__Directions for this task__
Only an exact repeat of the listing, without its images, counts as the answer.

#### Records

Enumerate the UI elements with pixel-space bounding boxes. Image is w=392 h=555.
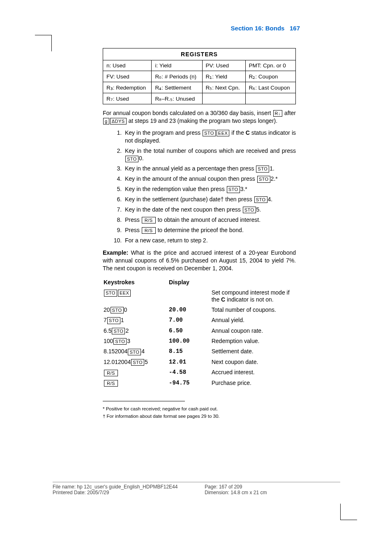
reg-cell: R₅: Next Cpn.: [202, 82, 245, 93]
sto-key: STO: [257, 176, 270, 182]
example-text: What is the price and accrued interest o…: [103, 249, 296, 272]
footer-dimension: Dimension: 14.8 cm x 21 cm: [205, 490, 340, 495]
step-item: Key in the settlement (purchase) date† t…: [123, 196, 296, 203]
rs-key: R/S: [104, 380, 118, 387]
description-cell: Purchase price.: [212, 378, 295, 388]
reg-cell: R₆: Last Coupon: [245, 82, 295, 93]
step-text: 4.: [268, 196, 273, 203]
eex-key: EEX: [118, 290, 131, 296]
step-text: Key in the date of the next coupon then …: [125, 206, 242, 213]
step-item: Press R/S to determine the priceof the b…: [123, 226, 296, 234]
intro-paragraph: For annual coupon bonds calculated on a …: [103, 109, 296, 125]
reg-cell: R₃: Redemption: [103, 82, 152, 93]
example-row: R/S-4.58Accrued interest.: [104, 368, 295, 377]
step-text: 0.: [139, 155, 144, 161]
reg-cell: R₀: # Periods (n): [152, 71, 202, 82]
steps-list: Key in the program and press STOEEX if t…: [123, 129, 296, 244]
example-row: 7STO17.00Annual yield.: [104, 315, 295, 325]
example-row: 20STO020.00Total number of coupons.: [104, 305, 295, 315]
step-bold: C: [246, 129, 250, 136]
footer-page: Page: 167 of 209: [205, 484, 340, 490]
display-cell: -4.58: [169, 368, 211, 377]
reg-cell: [245, 93, 295, 104]
example-row: STOEEXSet compound interest mode if the …: [104, 288, 295, 304]
reg-cell: FV: Used: [103, 71, 152, 82]
page-number: 167: [290, 25, 300, 32]
ex-header-keystrokes: Keystrokes: [104, 277, 168, 287]
step-text: Press: [125, 216, 141, 223]
sto-key: STO: [112, 328, 125, 334]
reg-cell: i: Yield: [152, 60, 202, 71]
step-text: Key in the total number of coupons which…: [125, 147, 296, 154]
description-cell: Annual coupon rate.: [212, 326, 295, 336]
step-text: 2.*: [271, 175, 278, 182]
sto-key: STO: [128, 349, 141, 355]
example-table: Keystrokes Display STOEEXSet compound in…: [103, 276, 296, 389]
step-item: Key in the date of the next coupon then …: [123, 206, 296, 214]
rs-key: R/S: [142, 217, 156, 223]
reg-cell: R₁: Yield: [202, 71, 245, 82]
step-text: Press: [125, 227, 141, 233]
step-text: if the: [230, 129, 245, 136]
intro-text: after: [283, 110, 296, 116]
keystrokes-cell: 20STO0: [104, 305, 168, 315]
reg-cell: n: Used: [103, 60, 152, 71]
example-row: 8.152004STO48.15Settlement date.: [104, 347, 295, 356]
step-item: Key in the total number of coupons which…: [123, 147, 296, 163]
reg-cell: [202, 93, 245, 104]
step-item: Key in the program and press STOEEX if t…: [123, 129, 296, 145]
sto-key: STO: [243, 207, 256, 213]
reg-cell: PV: Used: [202, 60, 245, 71]
description-cell: Next coupon date.: [212, 357, 295, 367]
example-row: 100STO3100.00Redemption value.: [104, 336, 295, 346]
keystrokes-cell: R/S: [104, 378, 168, 388]
step-item: Key in the amount of the annual coupon t…: [123, 175, 296, 183]
example-row: R/S-94.75Purchase price.: [104, 378, 295, 388]
section-title: Section 16: Bonds: [231, 25, 285, 32]
footer-date: Printered Date: 2005/7/29: [53, 490, 205, 495]
section-header: Section 16: Bonds 167: [58, 25, 341, 32]
display-cell: [169, 288, 211, 304]
keystrokes-cell: 12.012004STO5: [104, 357, 168, 367]
reg-cell: R₄: Settlement: [152, 82, 202, 93]
step-item: Press R/S to obtain the amount of accrue…: [123, 216, 296, 224]
rs-key: R/S: [104, 370, 118, 376]
sto-key: STO: [104, 290, 117, 296]
display-cell: 20.00: [169, 305, 211, 315]
step-text: to obtain the amount of accrued interest…: [156, 216, 261, 223]
example-paragraph: Example: What is the price and accrued i…: [103, 249, 296, 272]
reg-cell: PMT: Cpn. or 0: [245, 60, 295, 71]
description-cell: Accrued interest.: [212, 368, 295, 377]
example-label: Example:: [103, 249, 128, 256]
sto-key: STO: [113, 338, 127, 345]
footnote-2: † For information about date format see …: [103, 414, 296, 419]
eex-key: EEX: [217, 130, 230, 136]
example-row: 6.5STO26.50Annual coupon rate.: [104, 326, 295, 336]
rs-key: R/S: [142, 227, 156, 234]
step-text: 1.: [270, 165, 274, 172]
step-text: Key in the annual yield as a percentage …: [125, 165, 256, 172]
delta-dys-key: ΔDYS: [110, 118, 127, 124]
reg-cell: R₈–R.₅: Unused: [152, 93, 202, 104]
sto-key: STO: [254, 196, 267, 203]
description-cell: Settlement date.: [212, 347, 295, 356]
sto-key: STO: [111, 307, 124, 313]
page-content: Section 16: Bonds 167 REGISTERS n: Used …: [58, 25, 341, 421]
registers-title: REGISTERS: [103, 48, 296, 60]
description-cell: Total number of coupons.: [212, 305, 295, 315]
crop-mark-tl: [35, 23, 60, 47]
example-row: 12.012004STO512.01Next coupon date.: [104, 357, 295, 367]
step-text: 5.: [256, 206, 261, 213]
page-footer: File name: hp 12c_user's guide_English_H…: [53, 482, 340, 495]
step-text: Key in the redemption value then press: [125, 186, 226, 192]
step-item: Key in the redemption value then press S…: [123, 185, 296, 193]
sto-key: STO: [203, 130, 216, 136]
step-text: Key in the amount of the annual coupon t…: [125, 175, 257, 182]
sto-key: STO: [107, 317, 120, 324]
description-cell: Set compound interest mode if the C indi…: [212, 288, 295, 304]
step-item: For a new case, return to step 2.: [123, 237, 296, 244]
keystrokes-cell: 7STO1: [104, 315, 168, 325]
footer-filename: File name: hp 12c_user's guide_English_H…: [53, 484, 205, 490]
crop-mark-br: [332, 508, 357, 532]
keystrokes-cell: 8.152004STO4: [104, 347, 168, 356]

########

__Answer to this exercise__
Enumerate the UI elements with pixel-space bounding boxes. Image is w=392 h=555.
reg-cell: R₅: Next Cpn.: [202, 82, 245, 93]
sto-key: STO: [257, 176, 270, 182]
example-text: What is the price and accrued interest o…: [103, 249, 296, 272]
footer-dimension: Dimension: 14.8 cm x 21 cm: [205, 490, 340, 495]
step-item: Key in the settlement (purchase) date† t…: [123, 196, 296, 203]
rs-key: R/S: [104, 380, 118, 387]
description-cell: Purchase price.: [212, 378, 295, 388]
reg-cell: R₆: Last Coupon: [245, 82, 295, 93]
step-text: 4.: [268, 196, 273, 203]
eex-key: EEX: [118, 290, 131, 296]
step-text: Key in the date of the next coupon then …: [125, 206, 242, 213]
step-item: Press R/S to determine the priceof the b…: [123, 226, 296, 234]
intro-paragraph: For annual coupon bonds calculated on a …: [103, 109, 296, 125]
reg-cell: R₃: Redemption: [103, 82, 152, 93]
example-row: R/S-4.58Accrued interest.: [104, 368, 295, 377]
step-text: 0.: [139, 155, 144, 161]
reg-cell: R₀: # Periods (n): [152, 71, 202, 82]
steps-list: Key in the program and press STOEEX if t…: [123, 129, 296, 244]
example-row: 7STO17.00Annual yield.: [104, 315, 295, 325]
example-row: 20STO020.00Total number of coupons.: [104, 305, 295, 315]
step-bold: C: [246, 129, 250, 136]
footer-page: Page: 167 of 209: [205, 484, 340, 490]
display-cell: -4.58: [169, 368, 211, 377]
reg-cell: [245, 93, 295, 104]
example-row: STOEEXSet compound interest mode if the …: [104, 288, 295, 304]
reg-cell: FV: Used: [103, 71, 152, 82]
page-number: 167: [290, 25, 300, 32]
ex-header-keystrokes: Keystrokes: [104, 277, 168, 287]
step-text: Press: [125, 216, 141, 223]
sto-key: STO: [112, 328, 125, 334]
reg-cell: i: Yield: [152, 60, 202, 71]
step-text: Key in the total number of coupons which…: [125, 147, 296, 154]
description-cell: Annual coupon rate.: [212, 326, 295, 336]
step-text: 2.*: [271, 175, 278, 182]
sto-key: STO: [128, 349, 141, 355]
example-table: Keystrokes Display STOEEXSet compound in…: [103, 276, 296, 389]
step-item: Key in the date of the next coupon then …: [123, 206, 296, 214]
rs-key: R/S: [142, 217, 156, 223]
reg-cell: R₁: Yield: [202, 71, 245, 82]
step-text: Press: [125, 227, 141, 233]
step-text: if the: [230, 129, 245, 136]
intro-text: after: [283, 110, 296, 116]
keystrokes-cell: 20STO0: [104, 305, 168, 315]
reg-cell: n: Used: [103, 60, 152, 71]
example-row: 8.152004STO48.15Settlement date.: [104, 347, 295, 356]
step-item: Key in the total number of coupons which…: [123, 147, 296, 163]
reg-cell: [202, 93, 245, 104]
step-item: Key in the program and press STOEEX if t…: [123, 129, 296, 145]
sto-key: STO: [243, 207, 256, 213]
reg-cell: PV: Used: [202, 60, 245, 71]
description-cell: Next coupon date.: [212, 357, 295, 367]
example-row: 100STO3100.00Redemption value.: [104, 336, 295, 346]
keystrokes-cell: R/S: [104, 378, 168, 388]
step-item: Key in the amount of the annual coupon t…: [123, 175, 296, 183]
example-row: R/S-94.75Purchase price.: [104, 378, 295, 388]
section-title: Section 16: Bonds: [231, 25, 285, 32]
footer-date: Printered Date: 2005/7/29: [53, 490, 205, 495]
section-header: Section 16: Bonds 167: [58, 25, 341, 32]
display-cell: [169, 288, 211, 304]
keystrokes-cell: 12.012004STO5: [104, 357, 168, 367]
reg-cell: R₄: Settlement: [152, 82, 202, 93]
step-item: Press R/S to obtain the amount of accrue…: [123, 216, 296, 224]
rs-key: R/S: [104, 370, 118, 376]
sto-key: STO: [104, 290, 117, 296]
display-cell: 20.00: [169, 305, 211, 315]
step-text: to obtain the amount of accrued interest…: [156, 216, 261, 223]
example-paragraph: Example: What is the price and accrued i…: [103, 249, 296, 272]
reg-cell: PMT: Cpn. or 0: [245, 60, 295, 71]
description-cell: Accrued interest.: [212, 368, 295, 377]
example-label: Example:: [103, 249, 128, 256]
sto-key: STO: [113, 338, 127, 345]
footnote-2: † For information about date format see …: [103, 414, 296, 419]
eex-key: EEX: [217, 130, 230, 136]
example-row: 6.5STO26.50Annual coupon rate.: [104, 326, 295, 336]
rs-key: R/S: [142, 227, 156, 234]
step-text: 1.: [270, 165, 274, 172]
step-text: Key in the annual yield as a percentage …: [125, 165, 256, 172]
delta-dys-key: ΔDYS: [110, 118, 127, 124]
reg-cell: R₈–R.₅: Unused: [152, 93, 202, 104]
sto-key: STO: [254, 196, 267, 203]
description-cell: Settlement date.: [212, 347, 295, 356]
sto-key: STO: [111, 307, 124, 313]
page-content: Section 16: Bonds 167 REGISTERS n: Used …: [58, 25, 341, 421]
registers-title: REGISTERS: [103, 48, 296, 60]
description-cell: Total number of coupons.: [212, 305, 295, 315]
crop-mark-tl: [35, 23, 60, 47]
example-row: 12.012004STO512.01Next coupon date.: [104, 357, 295, 367]
step-text: 5.: [256, 206, 261, 213]
page-footer: File name: hp 12c_user's guide_English_H…: [53, 482, 340, 495]
step-text: Key in the redemption value then press: [125, 186, 226, 192]
step-item: Key in the redemption value then press S…: [123, 185, 296, 193]
sto-key: STO: [203, 130, 216, 136]
step-text: Key in the amount of the annual coupon t…: [125, 175, 257, 182]
sto-key: STO: [107, 317, 120, 324]
description-cell: Set compound interest mode if the C indi…: [212, 288, 295, 304]
step-item: For a new case, return to step 2.: [123, 237, 296, 244]
keystrokes-cell: 7STO1: [104, 315, 168, 325]
footer-filename: File name: hp 12c_user's guide_English_H…: [53, 484, 205, 490]
crop-mark-br: [332, 508, 357, 532]
keystrokes-cell: 8.152004STO4: [104, 347, 168, 356]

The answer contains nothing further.